DATASET ENTRIES section start

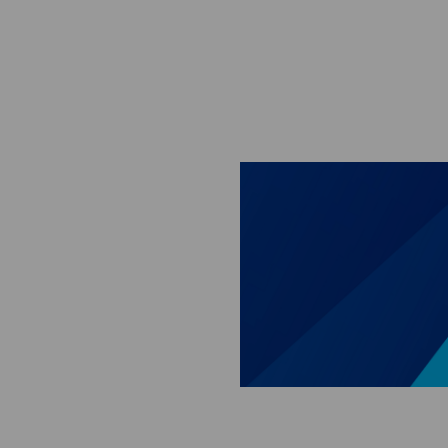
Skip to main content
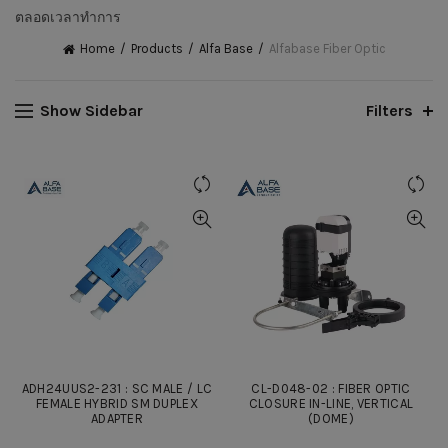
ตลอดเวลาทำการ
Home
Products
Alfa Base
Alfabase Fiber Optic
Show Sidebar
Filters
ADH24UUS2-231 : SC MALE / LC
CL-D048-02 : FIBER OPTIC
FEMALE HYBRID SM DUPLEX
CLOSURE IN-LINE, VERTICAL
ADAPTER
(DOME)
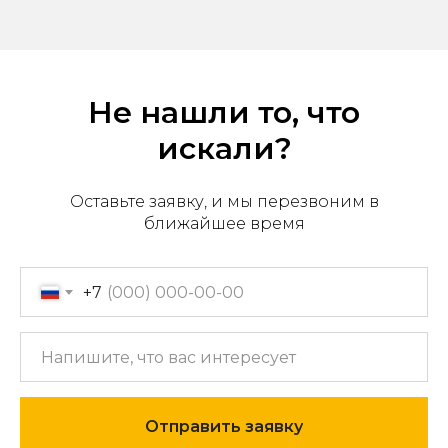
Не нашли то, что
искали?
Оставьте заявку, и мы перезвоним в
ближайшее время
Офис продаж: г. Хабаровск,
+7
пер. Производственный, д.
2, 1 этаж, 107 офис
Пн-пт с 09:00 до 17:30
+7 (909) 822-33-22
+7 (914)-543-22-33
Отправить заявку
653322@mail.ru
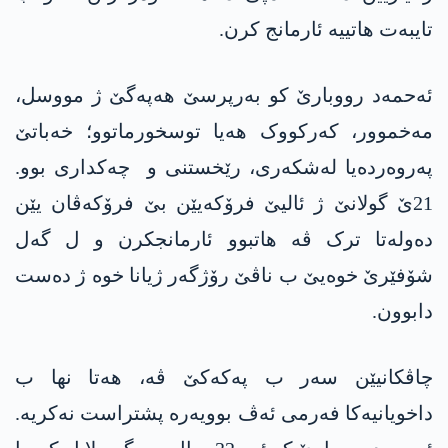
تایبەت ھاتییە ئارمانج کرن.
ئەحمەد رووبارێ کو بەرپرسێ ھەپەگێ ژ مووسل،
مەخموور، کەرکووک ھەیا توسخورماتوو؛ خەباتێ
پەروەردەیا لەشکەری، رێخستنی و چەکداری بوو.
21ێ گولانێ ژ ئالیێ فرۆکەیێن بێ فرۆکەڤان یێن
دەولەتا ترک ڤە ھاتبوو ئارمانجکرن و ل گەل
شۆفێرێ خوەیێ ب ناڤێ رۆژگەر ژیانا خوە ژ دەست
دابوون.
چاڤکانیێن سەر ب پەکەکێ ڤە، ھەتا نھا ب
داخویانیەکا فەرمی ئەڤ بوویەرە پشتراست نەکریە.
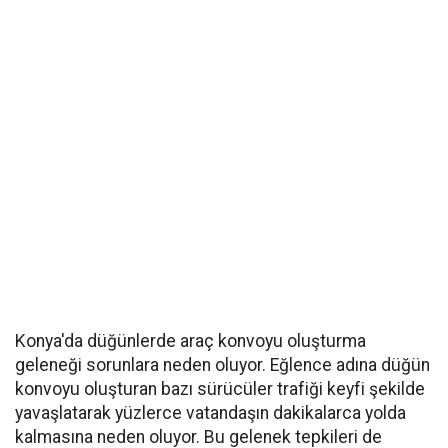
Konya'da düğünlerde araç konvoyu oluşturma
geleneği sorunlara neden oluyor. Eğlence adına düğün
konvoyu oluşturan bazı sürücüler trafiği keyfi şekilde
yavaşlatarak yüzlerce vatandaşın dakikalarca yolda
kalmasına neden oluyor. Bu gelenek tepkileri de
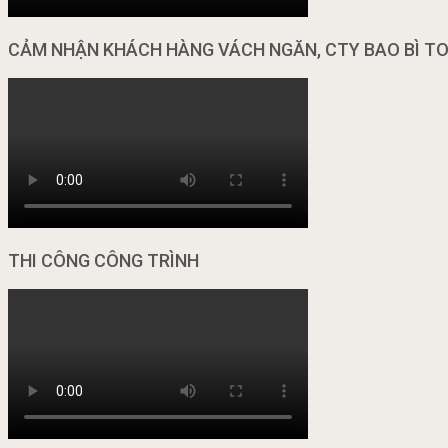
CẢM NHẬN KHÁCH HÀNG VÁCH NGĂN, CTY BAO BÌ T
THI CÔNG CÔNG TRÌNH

DATASET ENTRIES section end
DATASET ENTRIES section start

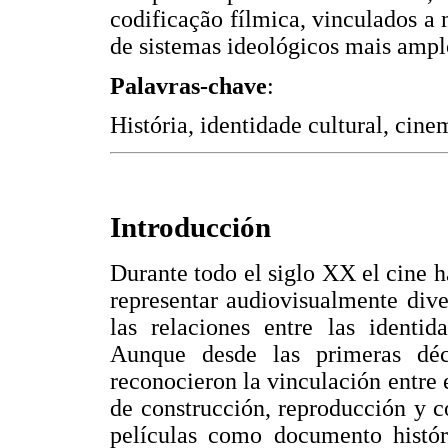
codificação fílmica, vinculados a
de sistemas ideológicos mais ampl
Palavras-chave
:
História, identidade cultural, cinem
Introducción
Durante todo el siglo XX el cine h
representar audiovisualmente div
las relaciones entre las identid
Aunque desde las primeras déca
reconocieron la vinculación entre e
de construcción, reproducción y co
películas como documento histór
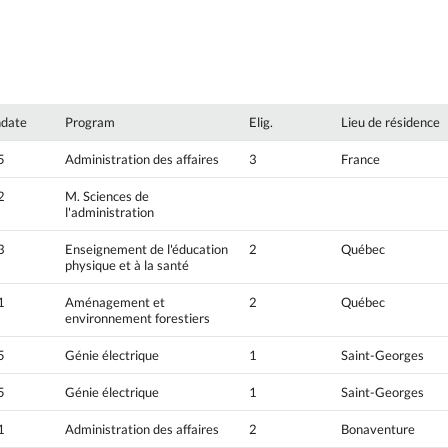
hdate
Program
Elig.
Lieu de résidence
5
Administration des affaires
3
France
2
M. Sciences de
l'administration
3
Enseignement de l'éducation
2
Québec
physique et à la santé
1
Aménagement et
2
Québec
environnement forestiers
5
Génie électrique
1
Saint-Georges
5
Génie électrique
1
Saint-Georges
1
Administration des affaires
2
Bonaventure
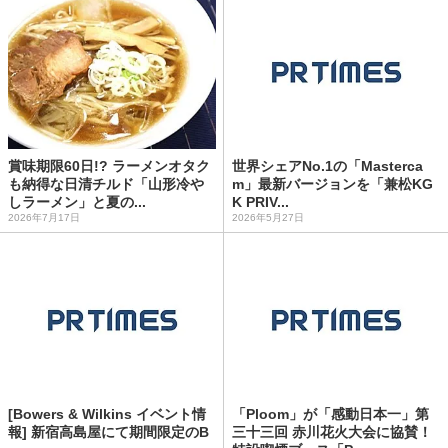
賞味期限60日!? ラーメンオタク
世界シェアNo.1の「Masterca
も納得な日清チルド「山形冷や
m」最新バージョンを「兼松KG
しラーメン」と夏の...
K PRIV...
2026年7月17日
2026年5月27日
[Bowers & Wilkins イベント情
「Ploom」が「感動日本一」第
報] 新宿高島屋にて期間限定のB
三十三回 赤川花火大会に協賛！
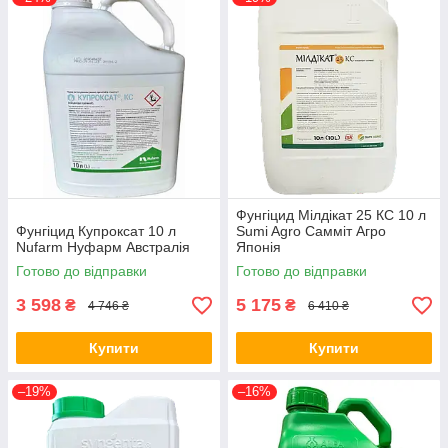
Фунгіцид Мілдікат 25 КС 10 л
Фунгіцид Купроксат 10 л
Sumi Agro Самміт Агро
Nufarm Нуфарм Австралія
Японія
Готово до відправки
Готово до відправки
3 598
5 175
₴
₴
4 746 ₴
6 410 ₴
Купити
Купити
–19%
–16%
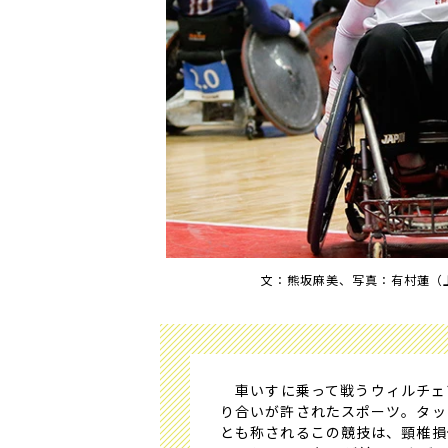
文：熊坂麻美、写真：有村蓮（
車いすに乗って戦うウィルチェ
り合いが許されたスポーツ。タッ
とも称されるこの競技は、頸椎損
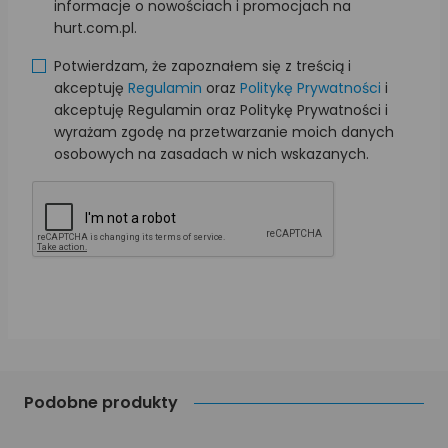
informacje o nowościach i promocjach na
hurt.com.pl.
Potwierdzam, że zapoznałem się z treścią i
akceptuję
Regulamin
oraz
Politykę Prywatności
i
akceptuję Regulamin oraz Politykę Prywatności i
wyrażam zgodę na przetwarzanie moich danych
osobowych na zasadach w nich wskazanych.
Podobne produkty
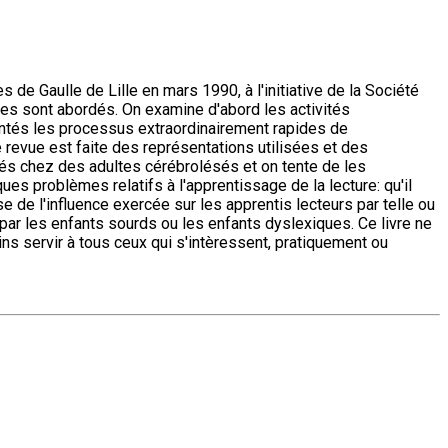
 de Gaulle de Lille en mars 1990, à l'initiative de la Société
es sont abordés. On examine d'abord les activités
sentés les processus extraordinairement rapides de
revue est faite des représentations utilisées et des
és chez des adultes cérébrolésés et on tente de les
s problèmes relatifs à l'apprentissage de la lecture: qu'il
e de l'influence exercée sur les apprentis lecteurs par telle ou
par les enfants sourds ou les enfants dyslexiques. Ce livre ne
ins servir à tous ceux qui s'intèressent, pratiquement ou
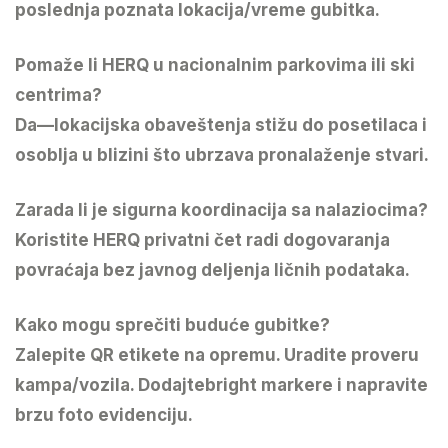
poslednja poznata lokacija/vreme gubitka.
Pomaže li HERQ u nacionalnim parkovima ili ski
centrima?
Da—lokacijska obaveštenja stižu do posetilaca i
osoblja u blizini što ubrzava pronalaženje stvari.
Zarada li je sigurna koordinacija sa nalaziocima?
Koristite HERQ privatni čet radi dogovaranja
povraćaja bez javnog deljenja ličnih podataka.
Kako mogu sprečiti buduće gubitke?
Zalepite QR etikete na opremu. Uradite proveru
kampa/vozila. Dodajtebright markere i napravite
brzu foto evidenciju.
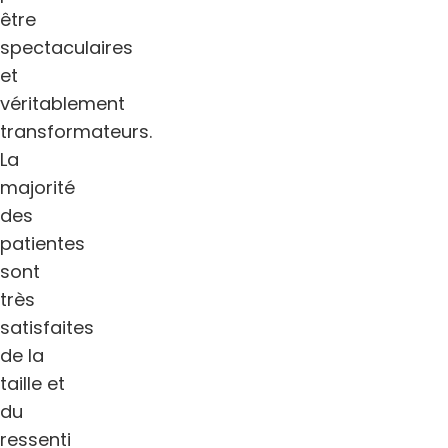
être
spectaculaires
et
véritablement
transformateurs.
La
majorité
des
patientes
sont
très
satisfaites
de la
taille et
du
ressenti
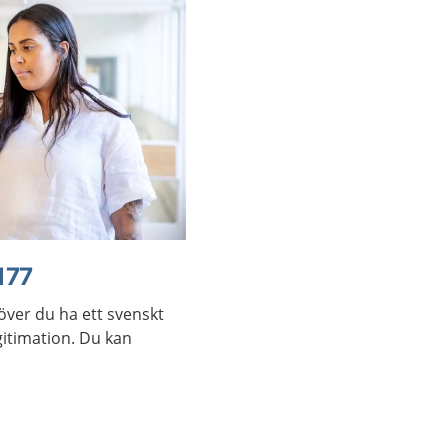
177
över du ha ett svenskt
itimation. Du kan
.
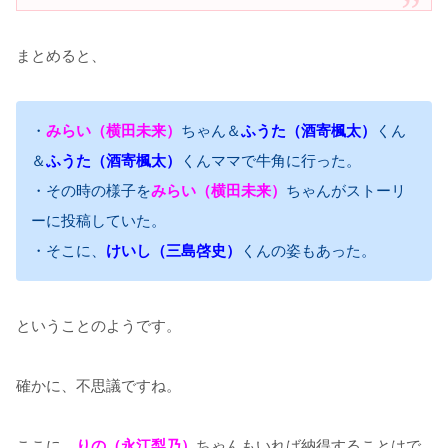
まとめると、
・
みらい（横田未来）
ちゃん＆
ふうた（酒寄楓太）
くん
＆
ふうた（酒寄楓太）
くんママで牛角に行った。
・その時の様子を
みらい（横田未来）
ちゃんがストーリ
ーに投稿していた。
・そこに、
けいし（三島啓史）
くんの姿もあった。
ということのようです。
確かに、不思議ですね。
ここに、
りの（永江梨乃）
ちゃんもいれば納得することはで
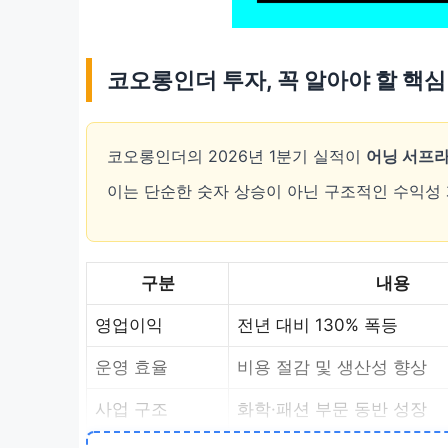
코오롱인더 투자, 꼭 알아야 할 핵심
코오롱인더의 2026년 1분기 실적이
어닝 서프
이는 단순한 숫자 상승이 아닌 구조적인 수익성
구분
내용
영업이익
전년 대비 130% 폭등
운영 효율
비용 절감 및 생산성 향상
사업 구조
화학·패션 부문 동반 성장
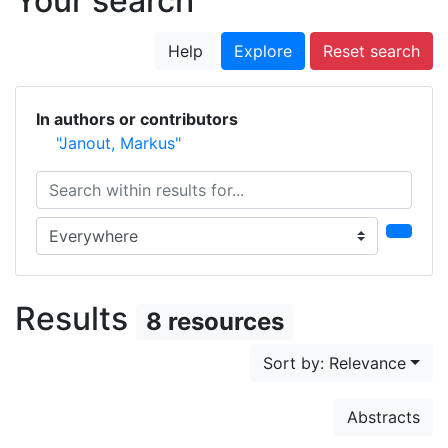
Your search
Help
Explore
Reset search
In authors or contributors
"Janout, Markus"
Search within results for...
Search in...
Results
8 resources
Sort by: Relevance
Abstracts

DATASET ENTRIES section end
DATASET ENTRIES section start

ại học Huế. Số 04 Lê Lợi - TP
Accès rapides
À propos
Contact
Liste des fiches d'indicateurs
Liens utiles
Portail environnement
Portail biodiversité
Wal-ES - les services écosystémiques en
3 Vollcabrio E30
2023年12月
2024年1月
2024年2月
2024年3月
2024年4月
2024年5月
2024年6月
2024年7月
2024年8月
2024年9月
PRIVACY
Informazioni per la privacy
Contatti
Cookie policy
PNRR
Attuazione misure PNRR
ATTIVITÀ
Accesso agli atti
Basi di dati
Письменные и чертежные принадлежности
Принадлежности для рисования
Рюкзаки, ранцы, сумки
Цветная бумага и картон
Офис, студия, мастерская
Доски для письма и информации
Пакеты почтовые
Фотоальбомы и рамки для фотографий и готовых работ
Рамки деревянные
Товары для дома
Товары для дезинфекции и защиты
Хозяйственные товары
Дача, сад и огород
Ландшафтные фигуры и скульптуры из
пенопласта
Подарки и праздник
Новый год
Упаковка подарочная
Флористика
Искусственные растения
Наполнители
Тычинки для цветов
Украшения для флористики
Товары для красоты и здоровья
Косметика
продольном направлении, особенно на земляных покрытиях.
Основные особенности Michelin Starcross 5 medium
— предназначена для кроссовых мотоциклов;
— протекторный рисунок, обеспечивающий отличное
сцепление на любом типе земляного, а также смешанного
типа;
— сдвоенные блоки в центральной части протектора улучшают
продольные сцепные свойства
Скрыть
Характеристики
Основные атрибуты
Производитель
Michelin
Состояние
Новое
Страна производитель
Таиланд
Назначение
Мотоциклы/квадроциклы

DATASET ENTRIES section end

▶ **TASK**: Give only the count of lines in the data that include the string "konvoyu".

▶ **SOLUTION TO THE EXERCISE**: 2